* TASK DESCRIPTION
Every line containing the string "rendelkezik" should be returned from the records.

* RAW DATA
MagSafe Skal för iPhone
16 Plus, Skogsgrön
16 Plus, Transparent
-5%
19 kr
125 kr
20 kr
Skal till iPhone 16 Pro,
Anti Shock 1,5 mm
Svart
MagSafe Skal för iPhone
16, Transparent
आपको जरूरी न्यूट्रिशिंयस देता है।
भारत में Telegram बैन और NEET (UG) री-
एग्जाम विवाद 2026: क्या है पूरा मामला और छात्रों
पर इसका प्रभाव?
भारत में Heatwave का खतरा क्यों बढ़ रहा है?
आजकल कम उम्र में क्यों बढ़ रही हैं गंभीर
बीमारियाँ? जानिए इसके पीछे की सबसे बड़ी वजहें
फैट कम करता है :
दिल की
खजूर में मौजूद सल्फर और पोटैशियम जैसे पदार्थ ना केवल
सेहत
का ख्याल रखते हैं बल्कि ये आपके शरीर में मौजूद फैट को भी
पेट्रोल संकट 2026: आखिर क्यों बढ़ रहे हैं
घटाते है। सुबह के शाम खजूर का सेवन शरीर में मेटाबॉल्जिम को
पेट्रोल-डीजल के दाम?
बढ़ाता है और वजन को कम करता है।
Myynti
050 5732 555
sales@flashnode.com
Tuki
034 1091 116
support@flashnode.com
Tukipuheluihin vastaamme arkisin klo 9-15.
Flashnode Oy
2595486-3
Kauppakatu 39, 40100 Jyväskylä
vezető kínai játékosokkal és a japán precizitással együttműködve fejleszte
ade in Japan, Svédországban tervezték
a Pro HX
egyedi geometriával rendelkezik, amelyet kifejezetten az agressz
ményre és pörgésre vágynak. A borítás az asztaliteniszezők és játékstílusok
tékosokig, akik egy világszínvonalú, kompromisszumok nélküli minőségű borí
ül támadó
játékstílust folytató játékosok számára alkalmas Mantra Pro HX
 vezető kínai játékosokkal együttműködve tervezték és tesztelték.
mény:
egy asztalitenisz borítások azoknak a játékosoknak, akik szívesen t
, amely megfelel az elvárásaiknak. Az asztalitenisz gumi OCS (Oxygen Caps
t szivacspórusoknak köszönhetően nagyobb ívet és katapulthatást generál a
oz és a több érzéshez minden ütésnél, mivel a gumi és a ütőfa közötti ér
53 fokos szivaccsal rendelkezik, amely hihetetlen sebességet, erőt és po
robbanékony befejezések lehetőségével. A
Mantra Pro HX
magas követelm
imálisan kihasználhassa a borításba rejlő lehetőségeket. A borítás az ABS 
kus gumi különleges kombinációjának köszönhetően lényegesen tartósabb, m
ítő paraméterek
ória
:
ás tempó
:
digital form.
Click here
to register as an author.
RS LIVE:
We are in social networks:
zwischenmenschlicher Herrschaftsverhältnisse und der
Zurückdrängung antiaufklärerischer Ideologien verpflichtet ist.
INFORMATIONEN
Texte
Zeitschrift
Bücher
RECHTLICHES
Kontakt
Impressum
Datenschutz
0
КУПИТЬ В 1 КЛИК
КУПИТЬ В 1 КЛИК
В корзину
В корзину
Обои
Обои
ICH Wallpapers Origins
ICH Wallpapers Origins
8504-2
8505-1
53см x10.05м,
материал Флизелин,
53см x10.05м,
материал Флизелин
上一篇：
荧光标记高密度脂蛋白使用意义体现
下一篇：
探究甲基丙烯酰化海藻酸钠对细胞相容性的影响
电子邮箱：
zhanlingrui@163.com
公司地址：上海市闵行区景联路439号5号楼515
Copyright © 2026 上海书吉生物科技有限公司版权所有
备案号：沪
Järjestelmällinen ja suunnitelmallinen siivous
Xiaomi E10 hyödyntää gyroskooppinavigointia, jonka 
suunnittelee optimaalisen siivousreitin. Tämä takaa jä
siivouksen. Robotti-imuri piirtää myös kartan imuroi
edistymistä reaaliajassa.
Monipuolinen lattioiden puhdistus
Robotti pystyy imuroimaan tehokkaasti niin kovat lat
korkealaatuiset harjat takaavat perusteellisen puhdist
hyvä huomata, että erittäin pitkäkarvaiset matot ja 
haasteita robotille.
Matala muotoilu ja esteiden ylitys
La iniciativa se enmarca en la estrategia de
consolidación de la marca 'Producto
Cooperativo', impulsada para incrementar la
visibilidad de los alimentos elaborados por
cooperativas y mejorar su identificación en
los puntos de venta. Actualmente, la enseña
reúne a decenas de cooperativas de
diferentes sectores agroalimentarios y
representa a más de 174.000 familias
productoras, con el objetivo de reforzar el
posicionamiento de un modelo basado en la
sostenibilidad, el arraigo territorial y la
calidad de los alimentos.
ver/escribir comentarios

* ANSWER TO THE EXERCISE
egyedi geometriával rendelkezik, amelyet kifejezetten az agressz
53 fokos szivaccsal rendelkezik, amely hihetetlen sebességet, erőt és po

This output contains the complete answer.